* **Task brief**: Every line below from the one containing "Verein (480, 147)" through the one containing "Karte (162, 2472)" must be transcribed exactly. Omit all lines outside that stretch.

*** Records for processing Section Begins ***

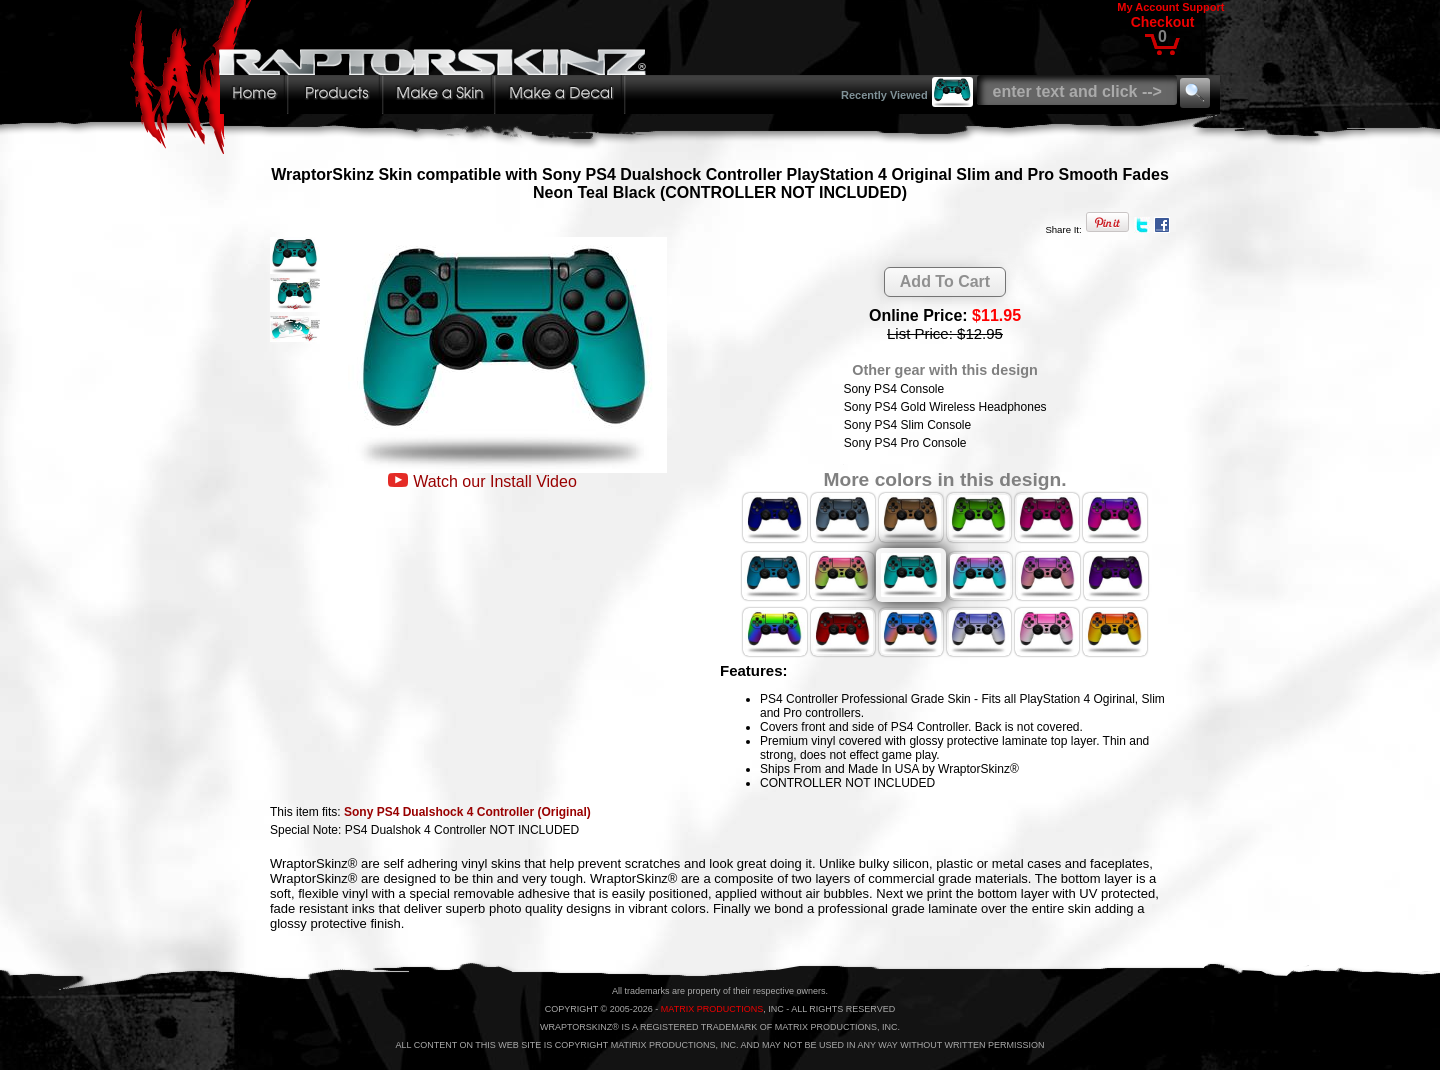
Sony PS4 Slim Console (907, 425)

*** Records for processing Section Ends ***
*** Records for processing Section Begins ***

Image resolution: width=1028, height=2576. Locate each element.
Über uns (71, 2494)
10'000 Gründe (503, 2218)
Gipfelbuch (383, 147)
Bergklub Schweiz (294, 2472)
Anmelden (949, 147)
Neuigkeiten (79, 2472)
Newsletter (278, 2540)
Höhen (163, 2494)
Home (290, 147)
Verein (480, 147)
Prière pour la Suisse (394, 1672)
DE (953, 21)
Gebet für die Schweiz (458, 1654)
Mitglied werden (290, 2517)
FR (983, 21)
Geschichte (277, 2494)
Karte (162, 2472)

*** Records for processing Section Ends ***

* **Written answer**:
Verein (480, 147)
Prière pour la Suisse (394, 1672)
DE (953, 21)
Gebet für die Schweiz (458, 1654)
Mitglied werden (290, 2517)
FR (983, 21)
Geschichte (277, 2494)
Karte (162, 2472)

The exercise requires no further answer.